It's funny how a 43-second video can ruin the Romney's campaign's entire offensive on stay-at-home moms.
On Wednesday, CNN pundit Hilary Rosen noted that Mitt Romney claims to rely on his wife for guidance on women and economic issues, which Rosen argued is odd, since Ann Romney has "never really dealt with the kinds of economic issues that a majority of the women in this country are facing." As you probably noticed, this led Republicans to say Democrats are "attacking" moms, and it led many in the media to suggest "both sides" are engaged in a "war on women."
The Romney campaign, in particular, tried to exploit the CNN pundit's observation in all sorts of creative ways, most notably pushing the line, "All moms are working moms." Take a moment, however, to compare that sentiment to the line Romney pushed in January, as was first reported yesterday on MSNBC's "Up With Chris Hayes."

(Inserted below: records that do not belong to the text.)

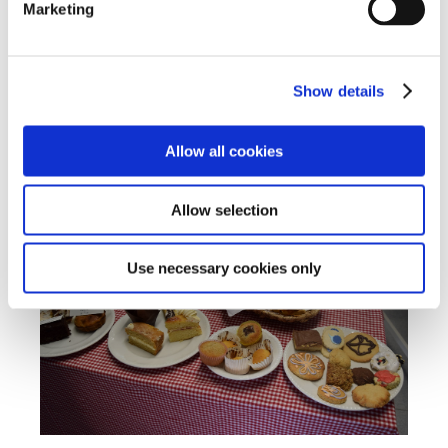
Marketing
Show details
Allow all cookies
Allow selection
Use necessary cookies only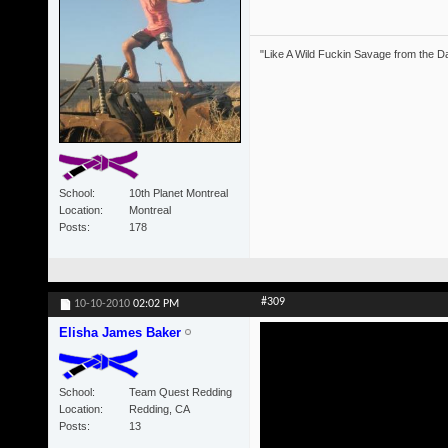
"Like A Wild Fuckin Savage from the Da
School
10th Planet Montreal
Location
Montreal
Posts
178
#309
10-10-2010
02:02 PM
Elisha James Baker
School
Team Quest Redding
Location
Redding, CA
Posts
13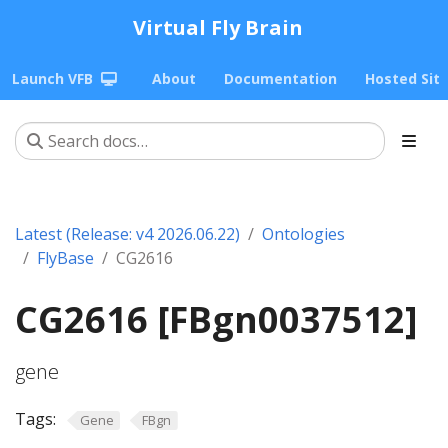
Virtual Fly Brain
Launch VFB
About
Documentation
Hosted Sit
Latest (Release: v4 2026.06.22)
Ontologies
FlyBase
CG2616
CG2616 [FBgn0037512]
gene
Tags:
Gene
FBgn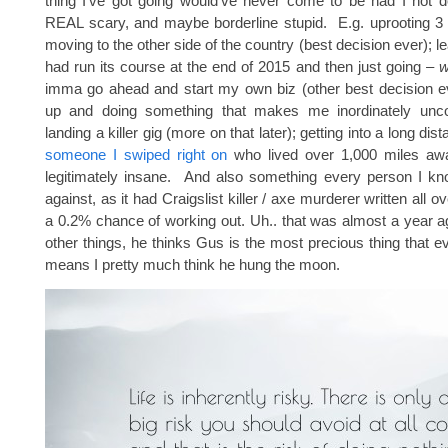
thing I’ve got going would’ve never come to be had I not 
REAL scary, and maybe borderline stupid. E.g. uprooting 3
moving to the other side of the country (best decision ever); le
had run its course at the end of 2015 and then just going –
w
imma go ahead and start my own biz (other best decision ev
up and doing something that makes me inordinately unco
landing a killer gig (more on that later); getting into a long dis
someone I swiped right on
who lived over 1,000 miles aw
legitimately insane. And also something every person I 
against, as it had Craigslist killer / axe murderer written all ov
a 0.2% chance of working out. Uh.. that was almost a year 
other things, he thinks Gus is the most precious thing that 
means I pretty much think he hung the moon.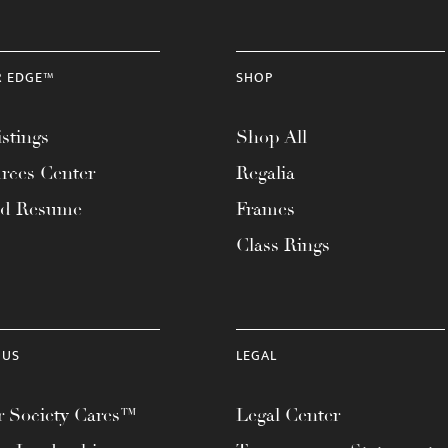
R EDGE™
SHOP
stings
Shop All
rces Center
Regalia
ad Resume
Frames
Class Rings
 US
LEGAL
 Society Cares™
Legal Center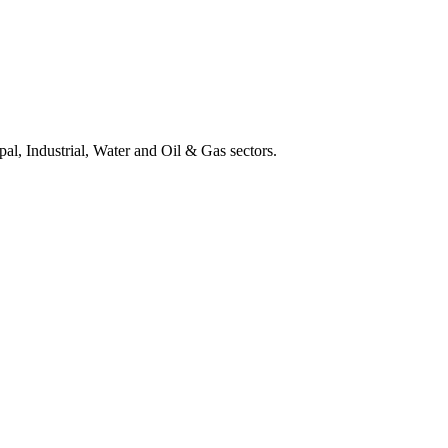
al, Industrial, Water and Oil & Gas sectors.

For those who can't watch clips on line, the former governor was reflecting on his Massachusetts policy, forcing women on welfare to meet a mandatory work requirement. He told a New Hampshire audience, "I said, for instance, that even if you have a child 2 years of age, you need to go to work. And people said, 'Well that's heartless.' And I said, 'No, no, I'm willing to spend more giving day care to allow those parents to go back to work. It'll cost the state more providing that daycare, but I want the individuals to have the dignity of work.'"
It's hard to overstate the extent to which this contradicts the Romney campaign's line from last week. Romney argues in this video that a woman caring for a two year old isn't really "working," and should find a job outside the home in order to have some "dignity."
So, if you're Ann Romney, being a stay-at-home mom counts as "work." If you're a low-income mother struggling to get by, being a stay-at-home mom is undignified and doesn't count as "work."
When Mitt Romney told the NRA last week, "I happen to believe that all moms are working moms," we apparently missed the asterisk that read, "Unless you're poor, in which case, those moms should get real jobs."
Here are a few questions for the political world to ponder: why should Hilary Rosen's observation generate a national controversy, while Romney's policy positions go overlooked? Or put another way, which of the two statements is more insulting to moms? Which of the two is more condescending?
Why does Romney believe moms with private-equity riches are dignified and should have a choice about working outside the home, while moms who need public assistance lack dignity and should have no choice?
Or more to the point, why will Romney and Republicans continue to say "all moms are working moms" without the fear that voters will laugh in their face?